As Steve Martin once said, “Letʼs all get SMALL.” Stop thinking big and think about your customers on a one-on-one basis. When you think of companies that you personally buy from, itʼs not the huge mega companies that treat you like a number that you are impressed with. Itʼs the small shops that know your name and treat you like a valued customer. In the end, thatʼs what makes marketing work. You have to think about your customers as people and not as costs per impression on an ad spreadsheet.
Donʼt get me wrong. Itʼs more work to do it this way. But, itʼs so much more effective.
I love this approach, but a challenge in my line of work is getting nonprofits and advocacy groups to adopt it. Cost-effective, user-friendly CRM tools now make it possible for .orgs to take the same approach, but in my experience very few do.

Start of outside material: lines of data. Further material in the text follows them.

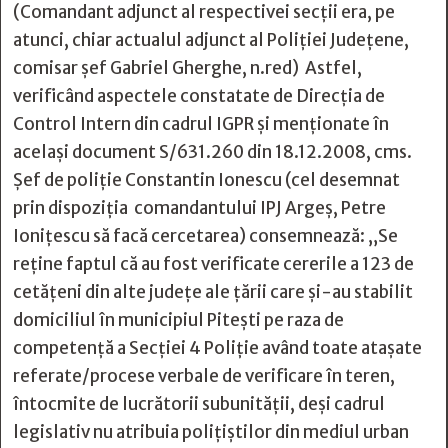
(Comandant adjunct al respectivei secții era, pe
atunci, chiar actualul adjunct al Poliției Județene,
comisar șef Gabriel Gherghe, n.red) Astfel,
verificând aspectele constatate de Direcția de
Control Intern din cadrul IGPR și menționate în
același document S/631.260 din 18.12.2008, cms.
Șef de poliție Constantin Ionescu (cel desemnat
prin dispoziția comandantului IPJ Argeș, Petre
Ionițescu să facă cercetarea) consemnează: „Se
reține faptul că au fost verificate cererile a 123 de
cetățeni din alte județe ale țării care și-au stabilit
domiciliul în municipiul Pitești pe raza de
competență a Secției 4 Poliție având toate atașate
referate/procese verbale de verificare în teren,
întocmite de lucrătorii subunității, deși cadrul
legislativ nu atribuia polițiștilor din mediul urban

Many .orgs are allergic to the idea of "marketing," and they don't think of donors and advocates as "customers." They underestimate the importance of the user experience and they fail to treat their donors and advocates as well as they could, given the tools now at their disposal.
You can probably think of a small company that does a great job of treating you well and making you feel special (read: they're smart marketers), and you probably recommend them to your friends. Can you think of a nonprofit you contribute to that does the same?